He stops abruptly, squeezing her fingers gently to halt her as well.
“Shay,” he begins carefully, “you’re an excellent liar. But don’t you think it’s time to talk honestly? I can see that you’re angry. That wasn’t my intention. Your friendship is important to me.”
“Angry?” She blinks at him, feigning confusion. “I’m not angry at all.”
“Remember when we first met? You asked me about my brain — how it works. Well, my brain is biological. Its neural connections are reinforced with synthetic proteins, but at its core, it’s not so different from yours. No cerebral accelerators, and I rarely use pain blockers — they interfere with focus and body awareness. But…”
He hesitates, the barest flicker of doubt crossing his expression. Is Shay’s friendship worth revealing secrets that could one day be used against him? Would the truth make things better or worse?
In the end, he decides.
“But?” Shay prompts.
“You know riggers have a special connection to their machines,” he says slowly. “But most people don’t think about how it works. My friend, I live in a very different world than you do. Humans perceive less than one ten-trillionth of what surrounds them. Right now, X-rays and gamma rays are passing through your body, along with microwaves, radio waves, phone calls, and television broadcasts. You have no idea any of it’s there. My perception is far less limited by human biology. So… I know quite a bit about you. I know you’re cold and stressed right now. Would you like my coat?”
“I don’t want your coat,” she snaps. “And I’m not cold.”

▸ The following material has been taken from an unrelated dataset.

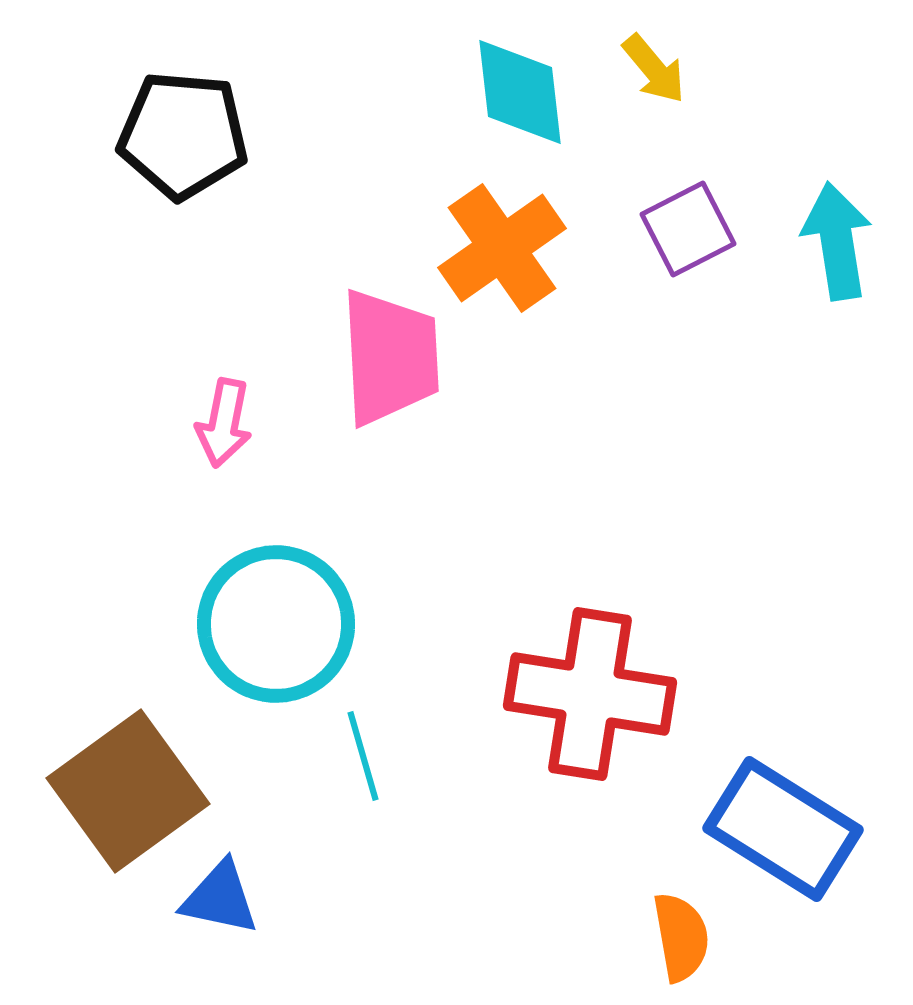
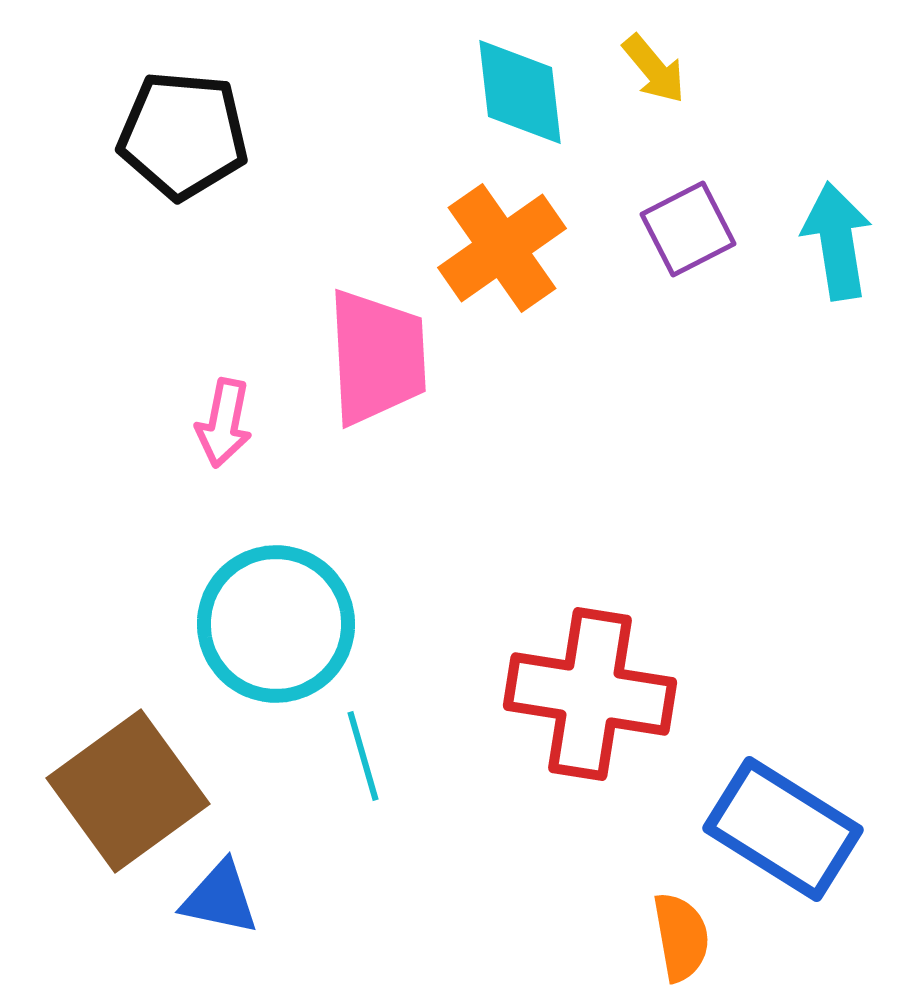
pink trapezoid: moved 13 px left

“You’re shivering. Your temperature is rising. There’s a soreness in your throat — it might be the beginning of an infection. Your back aches. And there’s a bruise on your elbow.”
Shay jerks her hand away, retreating a step as though trying to shield herself. Her cheeks flush, either with embarrassment or the anger she was finally allowing herself to show.
“God, I’m such an idiot… I should have guessed. You’re packed with tech from head to toe. What else do you know? The color of my underwear?”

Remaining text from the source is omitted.